Matsumoto sourit à peine, ravie qu'elle l'ait remarqué :
- Un peu. Une amie m'a appris quelques trucs.
Il est difficile pour un danseur classique de ne danser que du classique toute sa vie, par les temps qui courent. Avoir plusieurs cordes à son arc est essentiel. Qu'elle les ait déjà rassure l'enseignante, qui trouve déjà à sa nouvelle élève une quantité de potentiel folle. Mais il y a une question que la jeune fille redoute. Une à laquelle elle sait pourtant parfaitement répondre. Bien qu'elle déteste l'idée même qu'on lui demande :
- Et ton amie, elle fait de la danse en club ?
Il n'y a pas d'autres clubs de danse, dans ce lycée. Et ce n'est pas la première fois qu'un professionnel lui demande si son professeur de fortune prend des cours à l'extérieur. Ce qu'elle ne comprend pas, c'est que personne ne lui demande, à elle, et que personne n'a jamais vu Koko danser.
- Non. Elle ne danse pas beaucoup.
- Elle peut peut-être venir le faire ici. Les frais sont tout à fait abordables, propose la femme en s'appuyant à la rambarde.
Madame Mikiko est une intervenante extérieure. C'est assez rare, la plupart des professeurs sont ceux qui travaillent dans l'école, mais ça peut arriver. Et comme prévu, Matsumoto doit répondre le plus sobrement possible :
- Peut-être... mais elle n'est pas intéressée par les clubs. Elle ne s'inscrira pas, même si je lui demande.
La professeure laisse tomber l'idée facilement, mais l'adolescente déteste l'air suspicieux qui s'ancre dans le regard sombre de la femme aux cheveux grisonnants.

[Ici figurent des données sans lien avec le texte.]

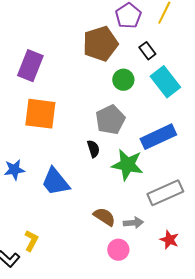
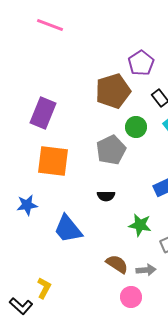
gray pentagon: (110, 120) -> (111, 150), moved
black semicircle: (93, 149) -> (106, 196), turned 108
green star: (127, 165) -> (140, 225), moved, size x0.7
blue star: (14, 170) -> (27, 205), moved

Être amie avec Koko n'est pas facile. Il faudrait, dans un monde parfait, qu'elle n'ait pas l'orgueil d'aimer qu'on la complimente sur ce qu'elle sait faire, mais aussi qu'elle n'ait pas cette honnêteté de dire où elle a appris ce qu'elle sait faire. Ou encore... que Koko ne lui ait jamais appris quoi que ce soit.

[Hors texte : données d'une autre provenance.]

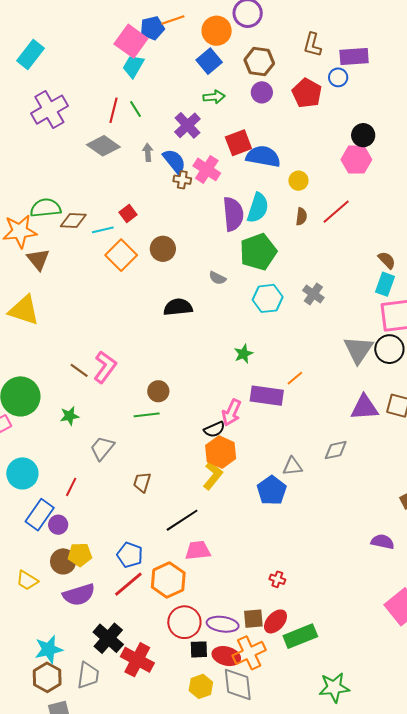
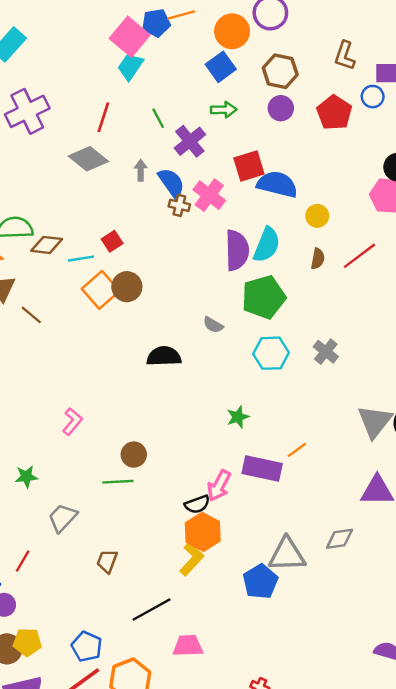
green line: (136, 109) -> (158, 118), moved
brown circle: (163, 249) -> (127, 287), moved
pink L-shape: (105, 367) -> (72, 421), size x0.7
brown line: (79, 370) -> (31, 315), moved
gray triangle: (292, 466) -> (287, 555), size x1.6
pink trapezoid: (198, 550) -> (188, 646), moved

En venir à ce niveau de jalousie la dérange sincèrement. Parce qu'il fut un temps où leur relation n'était pas un champs de ruines pareil. Et un temps où son amie ne l'évitait pas au cours des mauvais jours.
Les mains dans les poches, Reiko ne se rend pas particulièrement au travail, ce soir. Elle doit juste voir Aki. Ce qui revient à aller au même endroit, mais pas tout à fait pour les mêmes raisons. Ce qui la rassure un peu. On n'a pas idée, quand on est un Japonais sain d'esprit, d'aller aussi souvent dans un lieu de débauche pareil : il n'y a pas que le cabaret, dans cette rue, il y a aussi d'autres clubs, boites de nuit, bars... aux services assez variés pour contenter n'importe quelle clientèle.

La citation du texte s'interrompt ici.